> [WHAT NEEDS TO BE DONE] Would you return, word for word, the lines of the data below from the line with "pendiri tidak perlu" through the line with "NOMOS ومعناها ناموس", and no others?

======== DATA TO PROCESS ========

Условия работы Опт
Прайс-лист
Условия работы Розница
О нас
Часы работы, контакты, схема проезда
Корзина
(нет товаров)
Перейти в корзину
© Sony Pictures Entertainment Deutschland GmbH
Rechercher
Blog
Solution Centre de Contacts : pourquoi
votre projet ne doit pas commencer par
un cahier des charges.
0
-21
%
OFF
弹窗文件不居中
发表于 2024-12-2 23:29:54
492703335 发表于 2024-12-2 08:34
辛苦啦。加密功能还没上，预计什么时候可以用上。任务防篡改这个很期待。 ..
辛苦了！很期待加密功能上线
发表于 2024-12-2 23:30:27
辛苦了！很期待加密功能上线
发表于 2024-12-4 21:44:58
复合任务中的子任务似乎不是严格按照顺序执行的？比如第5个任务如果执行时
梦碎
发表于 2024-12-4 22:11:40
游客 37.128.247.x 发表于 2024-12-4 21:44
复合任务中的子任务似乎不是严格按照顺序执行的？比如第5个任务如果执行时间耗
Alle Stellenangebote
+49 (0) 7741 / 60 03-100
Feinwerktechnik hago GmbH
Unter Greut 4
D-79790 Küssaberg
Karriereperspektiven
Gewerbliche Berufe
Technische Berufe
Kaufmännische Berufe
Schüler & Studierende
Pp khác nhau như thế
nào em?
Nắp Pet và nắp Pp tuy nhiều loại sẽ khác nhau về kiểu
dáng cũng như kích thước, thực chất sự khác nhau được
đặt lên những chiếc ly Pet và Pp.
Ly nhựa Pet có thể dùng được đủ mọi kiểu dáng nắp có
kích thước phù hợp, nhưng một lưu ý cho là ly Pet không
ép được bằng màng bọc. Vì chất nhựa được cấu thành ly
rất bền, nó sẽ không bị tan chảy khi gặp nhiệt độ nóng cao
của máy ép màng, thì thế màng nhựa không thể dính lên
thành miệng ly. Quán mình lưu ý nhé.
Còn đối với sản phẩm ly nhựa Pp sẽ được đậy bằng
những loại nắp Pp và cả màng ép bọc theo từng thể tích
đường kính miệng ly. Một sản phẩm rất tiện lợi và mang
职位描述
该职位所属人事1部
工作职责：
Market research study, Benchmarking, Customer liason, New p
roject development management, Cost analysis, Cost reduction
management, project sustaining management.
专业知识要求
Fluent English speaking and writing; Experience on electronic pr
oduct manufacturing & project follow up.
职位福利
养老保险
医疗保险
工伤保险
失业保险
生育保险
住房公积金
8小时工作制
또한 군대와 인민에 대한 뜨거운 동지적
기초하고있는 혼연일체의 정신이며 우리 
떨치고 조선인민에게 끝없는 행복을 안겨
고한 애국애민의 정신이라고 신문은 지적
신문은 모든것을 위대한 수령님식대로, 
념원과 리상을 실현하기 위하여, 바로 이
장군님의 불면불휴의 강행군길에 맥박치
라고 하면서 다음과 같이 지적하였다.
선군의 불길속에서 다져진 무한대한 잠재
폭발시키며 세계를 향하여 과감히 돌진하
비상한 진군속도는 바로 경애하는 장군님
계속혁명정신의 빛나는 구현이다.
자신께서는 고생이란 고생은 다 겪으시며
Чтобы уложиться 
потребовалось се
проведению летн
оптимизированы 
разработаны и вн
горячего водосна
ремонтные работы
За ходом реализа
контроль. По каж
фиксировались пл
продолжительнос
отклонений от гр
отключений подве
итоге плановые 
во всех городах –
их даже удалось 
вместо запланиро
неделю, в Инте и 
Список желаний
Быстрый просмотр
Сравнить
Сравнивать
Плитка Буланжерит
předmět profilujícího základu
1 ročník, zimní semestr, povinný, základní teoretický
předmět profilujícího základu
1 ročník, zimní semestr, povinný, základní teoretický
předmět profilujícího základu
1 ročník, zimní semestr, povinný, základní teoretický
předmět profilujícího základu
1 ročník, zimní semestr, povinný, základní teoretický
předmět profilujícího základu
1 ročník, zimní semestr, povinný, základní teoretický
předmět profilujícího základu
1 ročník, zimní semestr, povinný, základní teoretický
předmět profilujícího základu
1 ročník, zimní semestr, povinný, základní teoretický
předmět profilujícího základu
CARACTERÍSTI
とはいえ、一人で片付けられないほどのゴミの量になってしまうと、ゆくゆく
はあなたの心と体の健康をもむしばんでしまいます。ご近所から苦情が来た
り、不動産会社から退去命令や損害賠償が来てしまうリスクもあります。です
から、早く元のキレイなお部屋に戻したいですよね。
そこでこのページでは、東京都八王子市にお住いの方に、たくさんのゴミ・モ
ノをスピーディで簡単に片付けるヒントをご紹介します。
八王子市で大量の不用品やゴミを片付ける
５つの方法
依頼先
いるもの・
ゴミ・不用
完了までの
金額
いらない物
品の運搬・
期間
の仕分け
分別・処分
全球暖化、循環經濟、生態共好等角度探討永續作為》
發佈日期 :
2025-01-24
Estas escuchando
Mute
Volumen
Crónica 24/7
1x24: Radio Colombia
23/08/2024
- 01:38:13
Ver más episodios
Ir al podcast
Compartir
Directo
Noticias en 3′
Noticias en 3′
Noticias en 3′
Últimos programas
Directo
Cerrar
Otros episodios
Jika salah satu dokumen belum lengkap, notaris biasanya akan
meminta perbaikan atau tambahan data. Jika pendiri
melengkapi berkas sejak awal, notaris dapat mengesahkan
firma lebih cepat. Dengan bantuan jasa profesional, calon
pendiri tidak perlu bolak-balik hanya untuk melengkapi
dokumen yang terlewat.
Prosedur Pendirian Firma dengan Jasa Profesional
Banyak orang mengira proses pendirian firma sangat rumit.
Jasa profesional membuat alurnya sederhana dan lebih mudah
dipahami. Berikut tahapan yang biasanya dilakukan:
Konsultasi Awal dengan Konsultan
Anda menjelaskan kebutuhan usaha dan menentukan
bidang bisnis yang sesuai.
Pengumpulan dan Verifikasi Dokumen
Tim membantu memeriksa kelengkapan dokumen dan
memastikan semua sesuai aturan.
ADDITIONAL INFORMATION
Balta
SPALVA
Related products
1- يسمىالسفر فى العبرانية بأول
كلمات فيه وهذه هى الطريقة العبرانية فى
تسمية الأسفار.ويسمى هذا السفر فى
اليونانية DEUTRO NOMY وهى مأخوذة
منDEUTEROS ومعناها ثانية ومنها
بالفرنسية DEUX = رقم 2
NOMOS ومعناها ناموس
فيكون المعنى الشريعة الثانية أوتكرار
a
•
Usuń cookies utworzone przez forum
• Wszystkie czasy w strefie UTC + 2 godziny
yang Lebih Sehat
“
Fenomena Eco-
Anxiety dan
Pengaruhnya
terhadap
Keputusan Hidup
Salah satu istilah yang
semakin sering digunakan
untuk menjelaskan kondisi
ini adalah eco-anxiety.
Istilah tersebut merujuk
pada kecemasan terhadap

========

> [COMPLETED TASK]
pendiri tidak perlu bolak-balik hanya untuk melengkapi
dokumen yang terlewat.
Prosedur Pendirian Firma dengan Jasa Profesional
Banyak orang mengira proses pendirian firma sangat rumit.
Jasa profesional membuat alurnya sederhana dan lebih mudah
dipahami. Berikut tahapan yang biasanya dilakukan:
Konsultasi Awal dengan Konsultan
Anda menjelaskan kebutuhan usaha dan menentukan
bidang bisnis yang sesuai.
Pengumpulan dan Verifikasi Dokumen
Tim membantu memeriksa kelengkapan dokumen dan
memastikan semua sesuai aturan.
ADDITIONAL INFORMATION
Balta
SPALVA
Related products
1- يسمىالسفر فى العبرانية بأول
كلمات فيه وهذه هى الطريقة العبرانية فى
تسمية الأسفار.ويسمى هذا السفر فى
اليونانية DEUTRO NOMY وهى مأخوذة
منDEUTEROS ومعناها ثانية ومنها
بالفرنسية DEUX = رقم 2
NOMOS ومعناها ناموس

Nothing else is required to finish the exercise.